Quinoa Vegetable Salad
This recipe is far from just a healthy version of a high fat other salad options. You can use this salad as a meal or a side. Prep it for a week of meals for lunch or put it on the table for your family or family gatherings. You will want to let the salad marinate at least thirty minutes before serving to make sure it fully absorbs the flavor. And because there’s so much flavor to absorb, this salad is even better the second, third and fourth day around, and makes great leftovers.

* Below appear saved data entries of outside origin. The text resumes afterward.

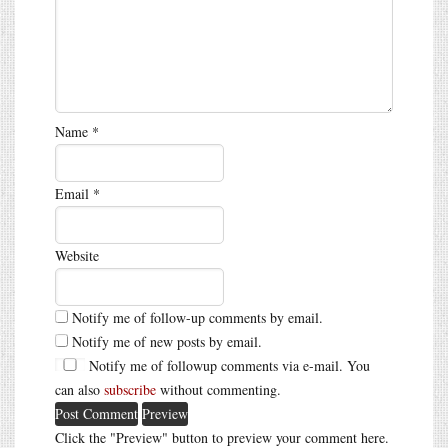
Name
*
Email
*
Website
Notify me of follow-up comments by email.
Notify me of new posts by email.
Notify me of followup comments via e-mail. You
can also
subscribe
without commenting.
Click the "Preview" button to preview your comment here.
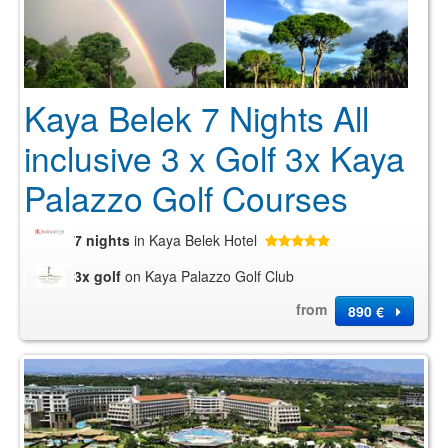
Kaya Belek 7 Nights All
inclusive 3 x Golf 3x Kaya
Palazzo Golf Courses
7 nights
in Kaya Belek Hotel
3x golf
on Kaya Palazzo Golf Club
from
890 €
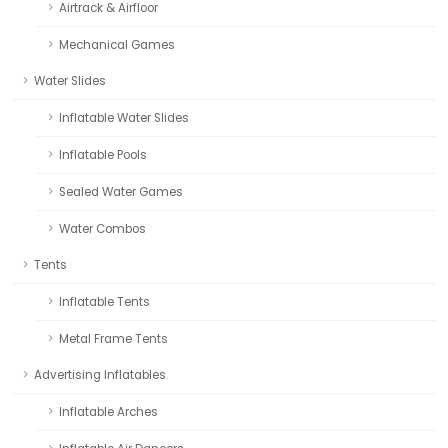
Airtrack & Airfloor
Mechanical Games
Water Slides
Inflatable Water Slides
Inflatable Pools
Sealed Water Games
Water Combos
Tents
Inflatable Tents
Metal Frame Tents
Advertising Inflatables
Inflatable Arches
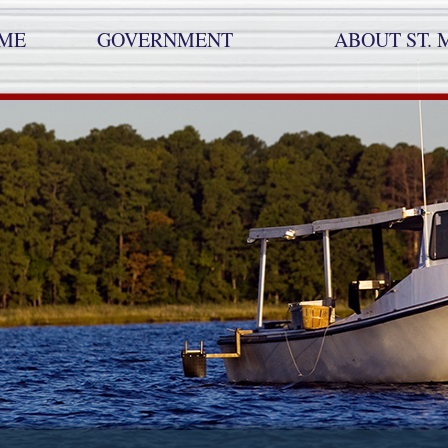
ME
GOVERNMENT
ABOUT ST. 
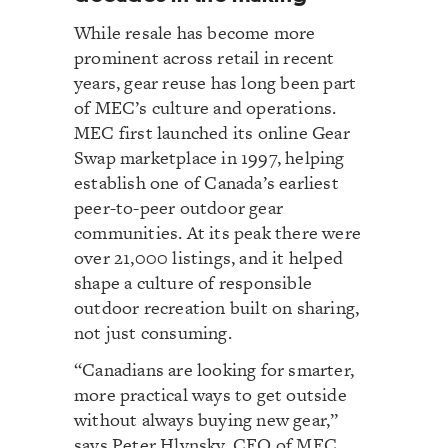
While resale has become more
prominent across retail in recent
years, gear reuse has long been part
of MEC’s culture and operations.
MEC first launched its online Gear
Swap marketplace in 1997, helping
establish one of Canada’s earliest
peer-to-peer outdoor gear
communities. At its peak there were
over 21,000 listings, and it helped
shape a culture of responsible
outdoor recreation built on sharing,
not just consuming.
“Canadians are looking for smarter,
more practical ways to get outside
without always buying new gear,”
says Peter Hlynsky, CEO of MEC.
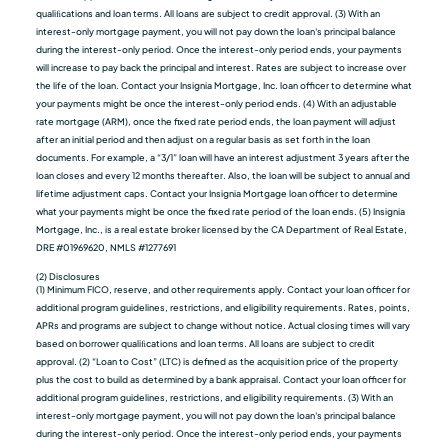
qualiﬁcations and loan terms. All loans are subject to credit approval. (3) With an
interest-only mortgage payment, you will not pay down the loan's principal balance
during the interest-only period. Once the interest-only period ends, your payments
will increase to pay back the principal and interest. Rates are subject to increase over
the life of the loan. Contact your Insignia Mortgage, Inc. loan officer to determine what
your payments might be once the interest-only period ends. (4) With an adjustable
rate mortgage (ARM), once the fixed rate period ends, the loan payment will adjust
after an initial period and then adjust on a regular basis as set forth in the loan
documents. For example, a “3/1” loan will have an interest adjustment 3 years after the
loan closes and every 12 months thereafter. Also, the loan will be subject to annual and
lifetime adjustment caps. Contact your Insignia Mortgage loan officer to determine
what your payments might be once the fixed rate period of the loan ends. (5) Insignia
Mortgage, Inc., is a real estate broker licensed by the CA Department of Real Estate,
DRE #01969620, NMLS #1277691
(2) Disclosures
(1) Minimum FICO, reserve, and other requirements apply. Contact your loan officer for
additional program guidelines, restrictions, and eligibility requirements. Rates, points,
APRs and programs are subject to change without notice. Actual closing times will vary
based on borrower qualiﬁcations and loan terms. All loans are subject to credit
approval. (2) “Loan to Cost” (LTC) is defined as the acquisition price of the property
plus the cost to build as determined by a bank appraisal. Contact your loan officer for
additional program guidelines, restrictions, and eligibility requirements. (3) With an
interest-only mortgage payment, you will not pay down the loan's principal balance
during the interest-only period. Once the interest-only period ends, your payments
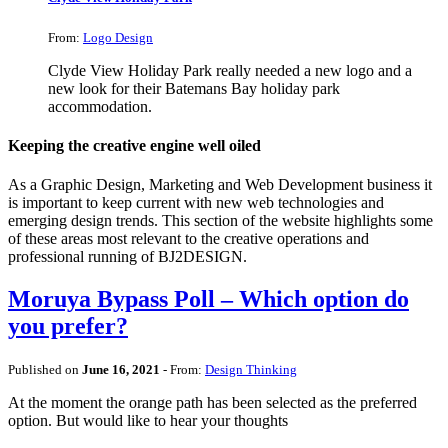
From:
Logo Design
Clyde View Holiday Park really needed a new logo and a
new look for their Batemans Bay holiday park
accommodation.
Keeping the creative engine well oiled
As a Graphic Design, Marketing and Web Development business it
is important to keep current with new web technologies and
emerging design trends. This section of the website highlights some
of these areas most relevant to the creative operations and
professional running of BJ2DESIGN.
Moruya Bypass Poll – Which option do
you prefer?
Published on
June 16, 2021
- From:
Design Thinking
At the moment the orange path has been selected as the preferred
option. But would like to hear your thoughts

This is a great salad to add shredded chicken into to make a complete meal for lunch or dinner.
- 1/4 cup olive oil
- 2 tablespoons red wine vinegar
- 2 teaspoons dijon mustard
- 2 teaspoons honey
- 2 tsp. minced garlic
- 1/4 teaspoon dried basil leaves
- 1/4 teaspoon dried thyme leaves
- 1/4 teaspoon dried oregano leaves
- 1/2 cup red onion, diced medium
- 1 cup small cauliflower florets
- 1 cup carrot, peeled and diced medium
- 1 cup zucchini, diced medium
- 1 cup yellow bell pepper, diced medium
- 1 cup cherry tomatoes, halved
- 2 cups cooked quinoa, cooled
- 1 teaspoon lemon zest
- In a blender, combine the oil, vinegar, mustard, honey, garlic, basil, thyme, and oregano. Blend on high speed until well combined.
- In a large mixing bowl, combine all remaining ingredients and drizzle the oil and vinegar mixture on top. Toss well to coat all ingredients in the dressing.
- Cover and refrigerate for at least 30 minutes or until ready to serve. Toss again before serving and enjoy!